Não deixe o Dia do Trabalhador morrer – Por Raphael Fagundes

O home office é um formidável laboratório para a consolidação desse projeto burguês. Os trabalhadores usam a sua energia elétrica, seu computador e sua internet para a realização das tarefas

Em meio a uma investida da extrema direita que subiu ao poder e a uma esquerda esfacelada em movimentos sociais identitários, os trabalhadores vêm perdendo, a cada dia, canais de expressão.

Sindicatos e partidos políticos dedicados aos trabalhadores vêm se tornando obsoletos. Trata-se de uma etapa do capitalismo que fomenta multipolaridades para obscurecer e isolar em um passado remoto as ideias revolucionárias orientadas pela teoria da luta de classes.

A uberização da classe trabalhadora é a grande questão do momento. Os defensores da indústria 4.0 usam a tecnologia para promover as novas relações de trabalho. As tecnologias de informação e comunicação (TIC) são a marca do futuro. Alegam que as “restrições de serviços especializados por questões geográficas” são reduzidas. Dizem que sem vínculos com o trabalhador promove-se uma autonomia, facilitando a possibilidade de possuir mais de um emprego, obter uma renda extra ou um modo de divertimento no tempo livre.
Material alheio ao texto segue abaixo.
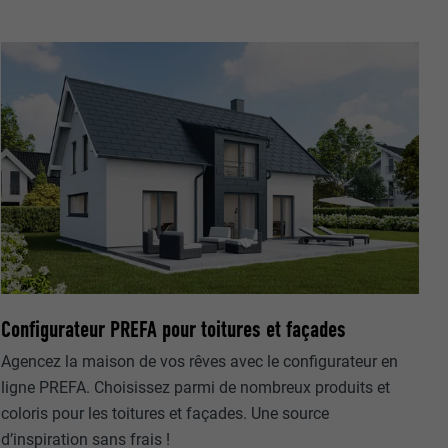
nées
rnet.
net.
Configurateur PREFA pour toitures et façades
Agencez la maison de vos rêves avec le configurateur en
ligne PREFA. Choisissez parmi de nombreux produits et
de cookies. Ne
coloris pour les toitures et façades. Une source
re « Suivez-
d’inspiration sans frais !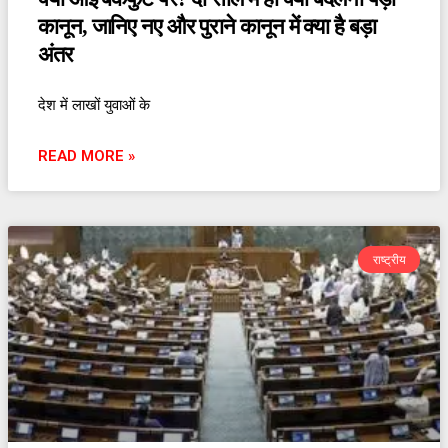
कानून, जानिए नए और पुराने कानून में क्या है बड़ा
अंतर
देश में लाखों युवाओं के
READ MORE »
राष्ट्रीय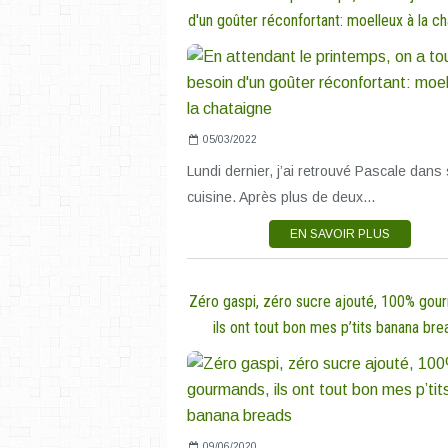
d'un goûter réconfortant: moelleux à la c
05/03/2022
Lundi dernier, j’ai retrouvé Pascale dans
cuisine. Après plus de deux...
EN SAVOIR PLUS
Zéro gaspi, zéro sucre ajouté, 100% gou
ils ont tout bon mes p’tits banana bre
09/06/2020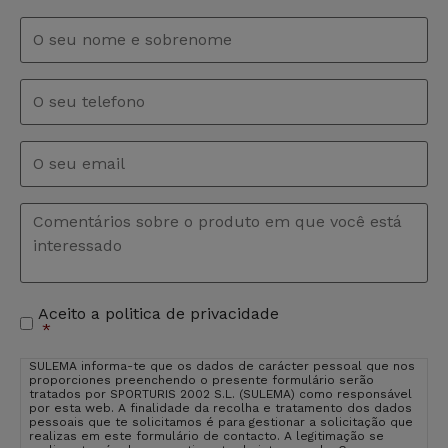
Nome
e
sobrenome
*
Telefono
Email
*
Comentários
*
Aceito a politica de privacidade
Aceitação
*
de
privacidade
*
SULEMA informa-te que os dados de carácter pessoal que nos
proporciones preenchendo o presente formulário serão
tratados por SPORTURIS 2002 S.L. (SULEMA) como responsável
por esta web. A finalidade da recolha e tratamento dos dados
pessoais que te solicitamos é para gestionar a solicitação que
realizas em este formulário de contacto. A legitimação se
A retórica é da “democratização dos meios de produção (bastaria ter um computador/celular, carro ou mesmo bicicleta para a produção autônoma de renda…)”. É um discurso que transforma o trabalhador em cliente, “alegando liberdade para trabalhar quando, onde e como quiser”. Mas a realidade é bem diferente. O que vemos é a mutação do trabalho, transformando o trabalhador no “novo proletariado de serviços”.[1]

Esse fenômeno se intensificará na pandemia. O home office é um formidável laboratório para a consolidação desse projeto burguês. Os trabalhadores usam a sua energia elétrica, seu computador e sua internet para a realização das tarefas.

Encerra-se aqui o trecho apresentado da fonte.